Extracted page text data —
------------------------------------------------------------------------
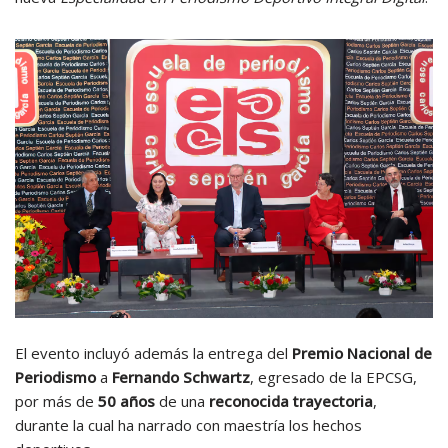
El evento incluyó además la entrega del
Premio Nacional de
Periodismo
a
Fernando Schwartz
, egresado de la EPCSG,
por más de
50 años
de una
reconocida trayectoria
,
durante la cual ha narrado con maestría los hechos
------------------------------------------------------------------------
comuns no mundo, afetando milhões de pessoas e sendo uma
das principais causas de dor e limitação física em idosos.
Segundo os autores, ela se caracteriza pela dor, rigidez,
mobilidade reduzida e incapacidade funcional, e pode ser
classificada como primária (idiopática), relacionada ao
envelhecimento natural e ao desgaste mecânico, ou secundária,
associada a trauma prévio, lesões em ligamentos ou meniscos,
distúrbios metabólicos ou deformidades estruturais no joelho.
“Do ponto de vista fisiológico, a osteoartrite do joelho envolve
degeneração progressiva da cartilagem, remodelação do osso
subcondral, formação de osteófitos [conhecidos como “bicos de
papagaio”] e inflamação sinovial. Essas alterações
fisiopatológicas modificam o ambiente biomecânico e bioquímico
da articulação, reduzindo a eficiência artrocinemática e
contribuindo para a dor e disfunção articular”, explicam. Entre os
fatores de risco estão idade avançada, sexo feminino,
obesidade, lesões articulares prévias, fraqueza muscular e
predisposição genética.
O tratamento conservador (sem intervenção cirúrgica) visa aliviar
------------------------------------------------------------------------
Each line with the word "joelho" in the records above belongs in the result; copy all of them.

distúrbios metabólicos ou deformidades estruturais no joelho.
“Do ponto de vista fisiológico, a osteoartrite do joelho envolve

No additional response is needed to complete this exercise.